I can't judge the quality of studies in detail. But as a patient who feels they have most likely herpes virus reactivation I welcome every study that concludes that the immune system of LC and ME/CFS patients gives the impression as there was ongoing viral infection.

Because I imagine that with these results the researchers will be able to access more funds and do more rigorous research into the viral infection hypotheses in ME/CFS so that in the end we will have robust knowledge of the role of herpes and other viruses.

 

[Jonathan Edwards]

I can't judge the quality of studies in detail. But as a patient who feels they have most likely herpes virus reactivation I welcome every study that concludes that the immune system of LC and ME/CFS patients gives the impression as there was ongoing viral infection.

Trouble is, that is what science is supposed not to be about doing - liking studies that will prove what you already believe. It is about showing you, or others, were wrong.

 

[PageofME]

Trouble is, that is what science is supposed not to be about doing - liking studies that will prove what you already believe. It is about showing you, or others, were wrong.

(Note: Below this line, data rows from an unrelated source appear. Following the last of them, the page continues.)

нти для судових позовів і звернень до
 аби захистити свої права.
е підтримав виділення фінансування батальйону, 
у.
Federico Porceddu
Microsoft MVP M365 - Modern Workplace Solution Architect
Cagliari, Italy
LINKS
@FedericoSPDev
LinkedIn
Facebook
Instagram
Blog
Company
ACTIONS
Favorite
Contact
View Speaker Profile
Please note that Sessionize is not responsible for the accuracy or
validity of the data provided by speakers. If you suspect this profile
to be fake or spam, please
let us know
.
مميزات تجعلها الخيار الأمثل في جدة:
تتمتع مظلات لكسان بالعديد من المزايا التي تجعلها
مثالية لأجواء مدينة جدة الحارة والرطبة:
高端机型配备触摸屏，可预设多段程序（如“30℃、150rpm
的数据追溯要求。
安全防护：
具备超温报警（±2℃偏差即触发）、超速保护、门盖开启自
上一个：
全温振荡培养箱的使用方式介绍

I am aware that philosophically theses can't be proved but only shown to be wrong.

We therefore discussed extensively during my studies "abductive reasoning", which means that we should agree that of all the existing hypotheses we should prefer the one that explains the problem best.

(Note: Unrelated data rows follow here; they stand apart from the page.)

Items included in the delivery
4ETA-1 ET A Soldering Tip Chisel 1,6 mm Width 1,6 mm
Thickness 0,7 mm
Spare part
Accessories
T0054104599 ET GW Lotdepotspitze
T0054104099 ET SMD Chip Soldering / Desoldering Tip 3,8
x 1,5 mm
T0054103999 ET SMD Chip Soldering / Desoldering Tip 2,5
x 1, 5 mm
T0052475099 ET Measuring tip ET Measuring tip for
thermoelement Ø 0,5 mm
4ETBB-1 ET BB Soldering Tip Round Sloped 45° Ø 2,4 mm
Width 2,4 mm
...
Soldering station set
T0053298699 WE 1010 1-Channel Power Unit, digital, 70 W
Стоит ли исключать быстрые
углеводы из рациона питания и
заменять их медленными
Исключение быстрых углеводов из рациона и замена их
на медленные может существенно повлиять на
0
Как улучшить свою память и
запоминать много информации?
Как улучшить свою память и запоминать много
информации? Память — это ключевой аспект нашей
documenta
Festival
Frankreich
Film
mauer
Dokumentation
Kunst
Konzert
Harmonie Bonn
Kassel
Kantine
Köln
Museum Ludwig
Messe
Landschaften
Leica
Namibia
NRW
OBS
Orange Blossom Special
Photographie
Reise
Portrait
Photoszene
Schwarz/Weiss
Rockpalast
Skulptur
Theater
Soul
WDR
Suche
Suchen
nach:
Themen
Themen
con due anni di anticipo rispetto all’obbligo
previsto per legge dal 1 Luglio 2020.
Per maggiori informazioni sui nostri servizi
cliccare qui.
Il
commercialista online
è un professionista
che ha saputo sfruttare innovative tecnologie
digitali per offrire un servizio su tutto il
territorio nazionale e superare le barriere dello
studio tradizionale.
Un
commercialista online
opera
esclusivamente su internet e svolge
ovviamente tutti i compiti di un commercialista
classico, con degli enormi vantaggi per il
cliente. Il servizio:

What hypothesis do we have? We have autoimmunity and viral reactivation. Which one of those is the better hypothesis? It's clearly herpes.

 

[Jonathan Edwards]

I am aware that philosophically theses can't be proved but only shown to be wrong.

That is actually a different and rather rarefied matter. Science moves forward by showing that the consensus knowledge is wrong, at leas tin the sense of being incomplete. Confirming what we already believe generates a science of standing still.

I think Popper was probably wrong in that a negative hypothesis must be provable if the positive version can only be refuted. The hypothesis that metals do not all have the same atomic number has been proven true!

We therefore discussed extensively during my studies "abductive reasoning", which means that we should agree that of all the existing hypotheses we should prefer the one that explains the problem best.

I call that common sense. I could never see the point of terms like 'abductive reasoning'. But that is a different matter from wanting to do more experiments to confirm your preference. Popper's advice was to do experiments that had the power to change ones preference if ones preference was wrong. That would ensure progress.

What hypothesis do we have? We have autoimmunity and viral reactivation.

We have discussed a whole lot more than that here over the last ten years. Neither of those seem very likely. There is an impressive body of data that fails to confirm either. Something like Reiter's, which is neither autoimmune nor due to persistent organisms as far as we know, might be an analogy. And there are various models to explain it. We are in the middle of a debate about various options on another thread. And on a different thread we are discussing things like FMF, which is neither either. It won't do for ME/CFS as a model because it is 100% genetic, but it might provide modular elements to work in to a model. Then there are models like narcolepsy, which might be autoimmune but also might not. MS isn't strictly autoimmune as far as we know - and although it is linked to EBV, which sticks around, the sticking around is not itself enough to explain the disease since it sticks around in everybody.

Lots of options. Herpes comes way down the list as far as I can see. We probably all have it hanging around without having ME/CFS.

 

[Utsikt]

We’re not going to get anywhere if people mostly look for evidence that their hypothesis is right. We have to try our very best to prove that it’s wrong, and ideally get other people to try as well.

Generating hypotheses is the easy part, so I don’t really understand why some researchers appear to be hesitant to test them to failure. Just move on to the next one if it doesn’t work out.

I’d rather be proven wrong and be able to change my view, than to be wrong and not be aware of it. I don’t like being wrong, but having been wrong is fine.